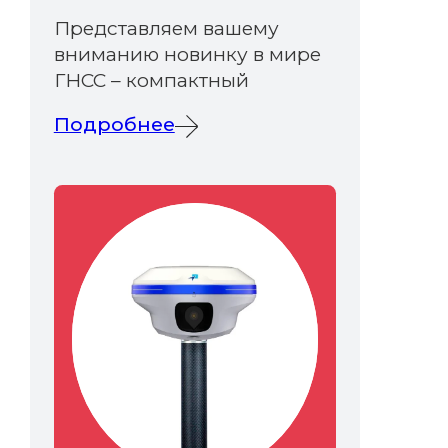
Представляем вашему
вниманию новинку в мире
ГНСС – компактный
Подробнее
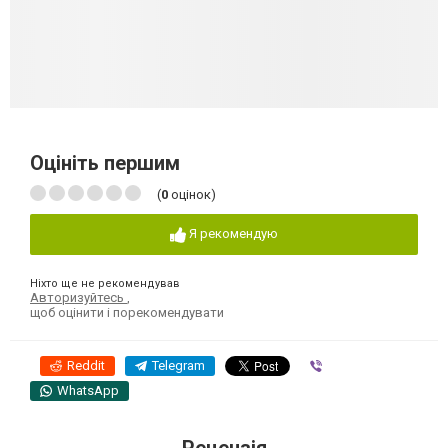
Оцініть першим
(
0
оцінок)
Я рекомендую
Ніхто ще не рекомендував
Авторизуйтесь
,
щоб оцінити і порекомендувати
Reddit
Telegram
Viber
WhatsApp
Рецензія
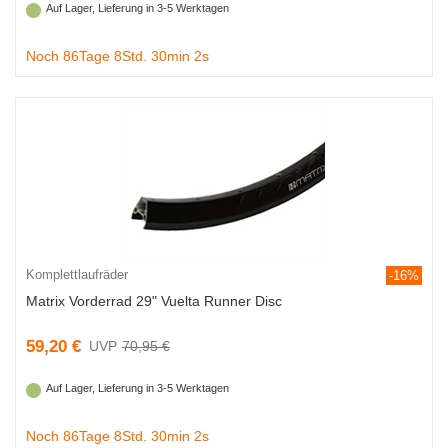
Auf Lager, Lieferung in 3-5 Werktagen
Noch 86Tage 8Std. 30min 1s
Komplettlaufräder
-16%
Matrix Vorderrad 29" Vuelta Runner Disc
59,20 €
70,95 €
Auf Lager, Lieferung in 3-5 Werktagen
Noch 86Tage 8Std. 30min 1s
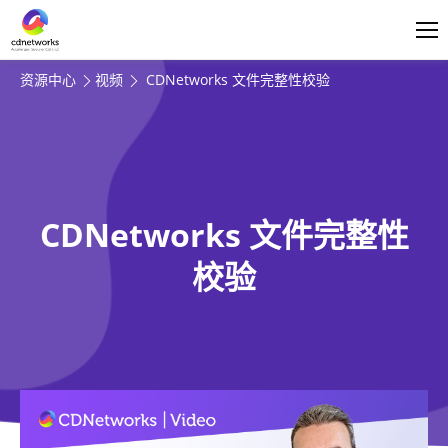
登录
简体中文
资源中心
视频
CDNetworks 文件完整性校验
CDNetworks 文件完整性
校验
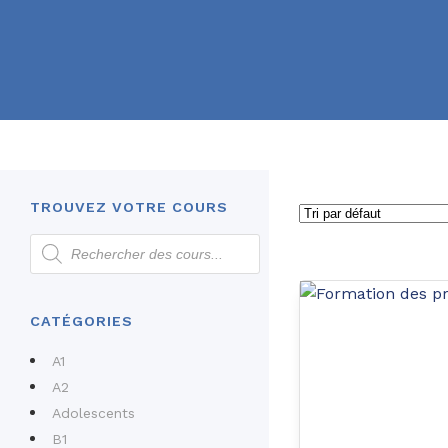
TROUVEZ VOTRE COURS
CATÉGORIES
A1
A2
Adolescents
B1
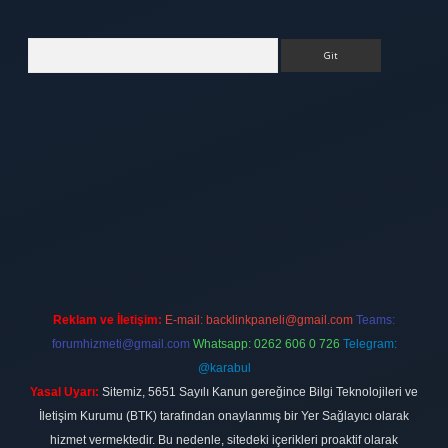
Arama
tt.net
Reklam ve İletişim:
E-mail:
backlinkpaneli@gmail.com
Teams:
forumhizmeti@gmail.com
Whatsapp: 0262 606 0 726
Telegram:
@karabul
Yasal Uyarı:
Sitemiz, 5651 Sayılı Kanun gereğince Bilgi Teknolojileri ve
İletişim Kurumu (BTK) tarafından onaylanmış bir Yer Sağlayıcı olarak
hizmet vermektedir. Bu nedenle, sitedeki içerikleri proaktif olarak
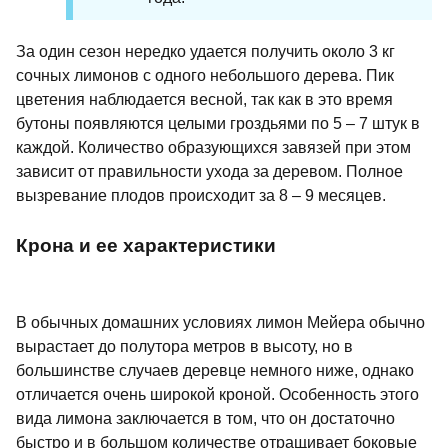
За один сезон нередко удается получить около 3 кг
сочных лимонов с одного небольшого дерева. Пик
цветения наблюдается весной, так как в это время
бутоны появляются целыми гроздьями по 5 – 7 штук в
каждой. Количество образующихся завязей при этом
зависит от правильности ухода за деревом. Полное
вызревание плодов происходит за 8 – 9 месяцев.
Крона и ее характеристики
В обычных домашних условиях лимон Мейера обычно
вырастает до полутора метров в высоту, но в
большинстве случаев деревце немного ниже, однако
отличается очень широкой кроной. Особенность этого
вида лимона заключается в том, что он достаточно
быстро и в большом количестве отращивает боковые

------

ACTIVITY.
Please return the lines above exactly, with the pictures omitted.

YOUR SOLUTION.
Представляем вашему
вниманию новинку в мире
ГНСС – компактный
Подробнее
Оцініть першим
(
0
оцінок)
Я рекомендую
Ніхто ще не рекомендував
Авторизуйтесь
,
щоб оцінити і порекомендувати
Reddit
Telegram
Viber
WhatsApp
Рецензія
Auf Lager, Lieferung in 3-5 Werktagen
Noch 86Tage 8Std. 30min 1s
Komplettlaufräder
-16%
Matrix Vorderrad 29" Vuelta Runner Disc
59,20 €
70,95 €
Auf Lager, Lieferung in 3-5 Werktagen
Noch 86Tage 8Std. 30min 1s
登录
简体中文
资源中心
视频
CDNetworks 文件完整性校验
CDNetworks 文件完整性
校验
TROUVEZ VOTRE COURS
CATÉGORIES
A1
A2
Adolescents
B1
Arama
tt.net
Reklam ve İletişim:
E-mail:
backlinkpaneli@gmail.com
Teams:
forumhizmeti@gmail.com
Whatsapp: 0262 606 0 726
Telegram:
@karabul
Yasal Uyarı:
Sitemiz, 5651 Sayılı Kanun gereğince Bilgi Teknolojileri ve
İletişim Kurumu (BTK) tarafından onaylanmış bir Yer Sağlayıcı olarak
hizmet vermektedir. Bu nedenle, sitedeki içerikleri proaktif olarak
За один сезон нередко удается получить около 3 кг
сочных лимонов с одного небольшого дерева. Пик
цветения наблюдается весной, так как в это время
бутоны появляются целыми гроздьями по 5 – 7 штук в
каждой. Количество образующихся завязей при этом
зависит от правильности ухода за деревом. Полное
вызревание плодов происходит за 8 – 9 месяцев.
Крона и ее характеристики
В обычных домашних условиях лимон Мейера обычно
вырастает до полутора метров в высоту, но в
большинстве случаев деревце немного ниже, однако
отличается очень широкой кроной. Особенность этого
вида лимона заключается в том, что он достаточно
быстро и в большом количестве отращивает боковые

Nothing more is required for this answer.